Ring Lardner
At
the height of his career, humorist and fiction writer Ring Lardner had it all.
He was a rare literary breed: a popular as well as a critical success.
He was born Ringgold Wilmer Lardner on March 6, 1885, the youngest of nine
children, in Niles, Michigan (population 4,000), where he lived for the
first twenty-two years of his life. His parents were the wealthiest
people in town, occupying a large mansion with a staff of Irish servants.
The estate was surrounded by several acres of land that included a private
baseball diamond, a tennis court, and a stable of horses.
After being graduated from Niles High School, Lardner
worked at a series of odd jobs until he was offered the position of society
reporter and sports editor for the South Bend, Indiana, Times.
He worked there for two years, during which time he discovered a passion and
a talent as a baseball writer. He developed the unique ability to
breathe realism into his writing by capturing the dialects and slang of the baseball players he
interviewed.
In 1907, he went to work for the Chicago Examiner
where he wrote under the alias James Clarkson and traveled with the White
Sox on their spring training tour. During the next ten years, he made
his reputation as a sportswriter and columnist in Chicago and other cities.
He worked as a baseball reporter for the Chicago Tribune from 1908 -
1910, then as managing editor and feature writer for the St. Louis
Sporting News, followed by a stint as the sports editor of the Boston
American and as copyreader for the Chicago American.
He met and married Ellis Abbott of Goshen, Indiana, on June
28, 1911, and the following year went to work again for the Chicago
Examiner. In 1913, he rejoined the staff of the Chicago Tribune
and began writing his daily column, "In the Wake of the News," a potpourri
of sports tidbits, humorous verse, observations, and stories.
Whenever the games he was watching were boring--as nearly all
of them were from time
to time--Lardner filled his articles with jokes and anecdotes about the
players' lives. He had plenty of material from which to draw upon, writing most
often about the hapless Chicago Cubs and White Sox. During the course
of his lifetime, he cranked out more than 4,500 articles and newspaper
columns and wrote several longer pieces of fiction.
Lardner's first book, You Know Me, Al: A Busher's
Letters (1916), was a collection of bush-league stories originally
published by the Saturday Evening Post. They centered around fictional
baseball player Jack Keefe.
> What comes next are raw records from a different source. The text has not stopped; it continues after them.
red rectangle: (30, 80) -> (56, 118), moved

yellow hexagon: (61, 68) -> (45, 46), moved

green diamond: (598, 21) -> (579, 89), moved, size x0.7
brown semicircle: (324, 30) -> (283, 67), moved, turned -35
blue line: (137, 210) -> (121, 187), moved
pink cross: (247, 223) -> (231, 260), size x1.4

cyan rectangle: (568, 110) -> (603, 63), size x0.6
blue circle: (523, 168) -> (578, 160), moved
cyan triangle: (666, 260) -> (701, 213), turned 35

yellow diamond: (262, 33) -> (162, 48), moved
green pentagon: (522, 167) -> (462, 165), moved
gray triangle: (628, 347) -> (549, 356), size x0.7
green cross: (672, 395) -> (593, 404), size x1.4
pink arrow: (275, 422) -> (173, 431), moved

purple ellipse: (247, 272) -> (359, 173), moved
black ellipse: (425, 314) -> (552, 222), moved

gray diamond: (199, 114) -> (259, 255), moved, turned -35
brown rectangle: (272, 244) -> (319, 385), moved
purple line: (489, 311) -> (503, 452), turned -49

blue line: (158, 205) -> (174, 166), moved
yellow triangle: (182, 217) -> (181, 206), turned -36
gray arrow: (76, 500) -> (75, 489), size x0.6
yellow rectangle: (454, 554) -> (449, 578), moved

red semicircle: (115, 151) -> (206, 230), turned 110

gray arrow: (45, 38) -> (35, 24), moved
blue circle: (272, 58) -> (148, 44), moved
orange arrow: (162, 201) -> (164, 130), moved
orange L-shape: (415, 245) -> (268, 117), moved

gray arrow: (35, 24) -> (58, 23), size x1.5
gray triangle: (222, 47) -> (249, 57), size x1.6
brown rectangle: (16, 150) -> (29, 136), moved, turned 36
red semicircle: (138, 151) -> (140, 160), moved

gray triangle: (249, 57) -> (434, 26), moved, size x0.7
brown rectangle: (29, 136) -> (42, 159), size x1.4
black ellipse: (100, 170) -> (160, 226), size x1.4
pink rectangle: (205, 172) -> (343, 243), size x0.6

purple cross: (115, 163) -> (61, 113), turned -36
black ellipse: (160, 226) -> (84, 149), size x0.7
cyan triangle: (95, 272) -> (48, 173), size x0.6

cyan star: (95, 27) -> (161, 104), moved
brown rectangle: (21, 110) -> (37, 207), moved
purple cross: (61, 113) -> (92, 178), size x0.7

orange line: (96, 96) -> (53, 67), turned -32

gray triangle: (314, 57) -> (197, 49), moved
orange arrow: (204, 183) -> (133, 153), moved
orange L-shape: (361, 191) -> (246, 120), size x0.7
It was written from the point of view of
Keefe's letters to his friends and family. He used plenty of slang and
colloquial humor to spice up the book, which was a popular success.
Lardner followed up the book with a second collection of
satirical stories, Gullible's Travels (1917).
F. Scott Fitzgerald, one of Lardner's closest friends and
drinking buddies, encouraged him to publish a more serious collection of
short stories. Lardner responded with the book, How to Write Short
Stories (1924). He wrote a great deal of satire, and not even
Fitzgerald was immune from his sharp wit.
"Mr. Fitzgerald sprung into fame with his novel This
Side of Paradise which he turned out when only three years old and
wrote the entire book with one hand. Mr. Fitzgerald never shaves while
at work on his novels and looks very funny along towards the last five or
six chapters."
In 1928, Lardner collaborated with George M. Cohan on an
unsuccessful play, Elmer, the Great, based on Lardner's short story,
Hurry Kane. The following year, he published Round Up, a
collection of 35 stories, 14 of which were previously uncollected. He
also collaborated with George S. Kaufman on June Moon, Lardner's only
theatrical success.
In 1930, Lardner began writing a column for the Bell
Syndicate and, over the next two years, contributed a series of
autobiographical articles and more busher stories to The Saturday Evening
Post. He began contributing a series of radio pieces to The New
Yorker in which he denounced what he considered the pornographic and
inane lyrics and jokes of the day.
In 1933, he published the book, Lose With a Smile, a
collection of the latest busher stories collected from the Post.
Later that year, Ring Lardner died of a heart attack brought about by
complications of alcoholism. He was 48.
Among his staunchest supporters were Dorothy Parker, H. L.
Mencken, Edmund Wilson, and Virginia Woolf.